June 17, 2010
Johan Santana(notes) beat the Cleveland Indians at Progressive Field on Tuesday night, earning his fifth win of the year. He's pitched 92.0 innings so far this season and his fantasy ratios are excellent (3.13 ERA, 1.21 WHIP). There's absolutely nothing wrong with the surface-level stats; the Santana brand remains quite strong.
But it doesn't take much digging to realize that this has not exactly been a vintage season for Johan. He's recorded exactly one strikeout in each of his last two starts, dropping his K/9 to a career-low 5.77. Meanwhile, he's averaging 2.93 walks per nine-innings — his highest rate as a starter — and the velocity of his average fastball is in a multi-year decline, from 93.1 mph in 2006 to 89.2 mph in 2010. Not surprisingly, his xFIP (Expected Fielding Independent Pitching) is an unimpressive 4.70.

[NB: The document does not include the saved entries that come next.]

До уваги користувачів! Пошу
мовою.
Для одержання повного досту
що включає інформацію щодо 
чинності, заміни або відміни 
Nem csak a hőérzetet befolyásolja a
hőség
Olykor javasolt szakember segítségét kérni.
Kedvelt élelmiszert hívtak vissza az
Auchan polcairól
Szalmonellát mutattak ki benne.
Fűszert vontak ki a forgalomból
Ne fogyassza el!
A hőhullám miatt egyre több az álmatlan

The Mets are obviously not unaware of Santana's issues. The New York Daily News reports that he may have encountered mechanical trouble related to last year's injuries:
Pitching coach Dan Warthen believes that Santana's issues are a result of injuries in 2009, which culminated in season-ending elbow surgery Sept. 1. "Last year he had a bunch of little nagging things," Warthen said. "And because he's the athlete that he is, he found a way to compete, and I think he made some mechanical changes to do that. This year has been about trying to get him back to where he was early last year."

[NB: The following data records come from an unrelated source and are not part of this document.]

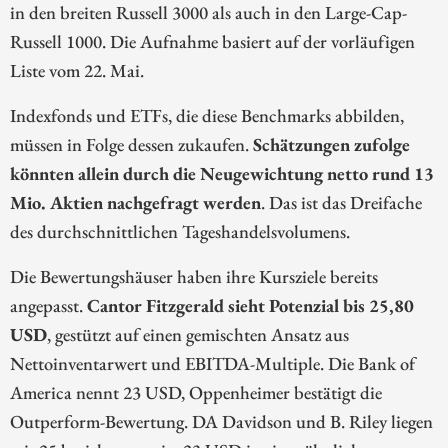
in den breiten Russell 3000 als auch in den Large-Cap-
Russell 1000. Die Aufnahme basiert auf der vorläufigen
Liste vom 22. Mai.
Indexfonds und ETFs, die diese Benchmarks abbilden,
müssen in Folge dessen zukaufen.
Schätzungen zufolge
könnten allein durch die Neugewichtung netto rund 13
Mio. Aktien nachgefragt werden
. Das ist das Dreifache
des durchschnittlichen Tageshandelsvolumens.
Die Bewertungshäuser haben ihre Kursziele bereits
angepasst.
Cantor Fitzgerald sieht Potenzial bis 25,80
USD
, gestützt auf einen gemischten Ansatz aus
Nettoinventarwert und EBITDA-Multiple. Die Bank of
America nennt 23 USD, Oppenheimer bestätigt die
Outperform-Bewertung. DA Davidson und B. Riley liegen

After his previous start, a loss to San Diego, Santana retreated to the video room with Warthen, and the two studied his pitching motion. According to Warthen, they "felt the arm was in the right slot, but we didn't feel that he was loading the same way that he has in the past."
Santana and his handlers clearly believe the problems can be corrected, but Tuesday's start offered little evidence of improvement. As a Johan investor, I'm concerned. (Two leagues, difficult trading environments. Can't easily move him). Santana will no doubt remain a fantasy asset — we should note that he typically improves after the All-Star break — but if this were any other pitcher, we'd urge you to cash-out.
If you think that's just crazy-talk, please state your case in comments in the usual restrained, reasonable manner. One man's sell-high can be another's buy-low.
(Later, when the content becomes available, we'll enhance this post with a lively fantasy video. Please have 3D glasses ready for the most realistic Funston/Beil experience possible).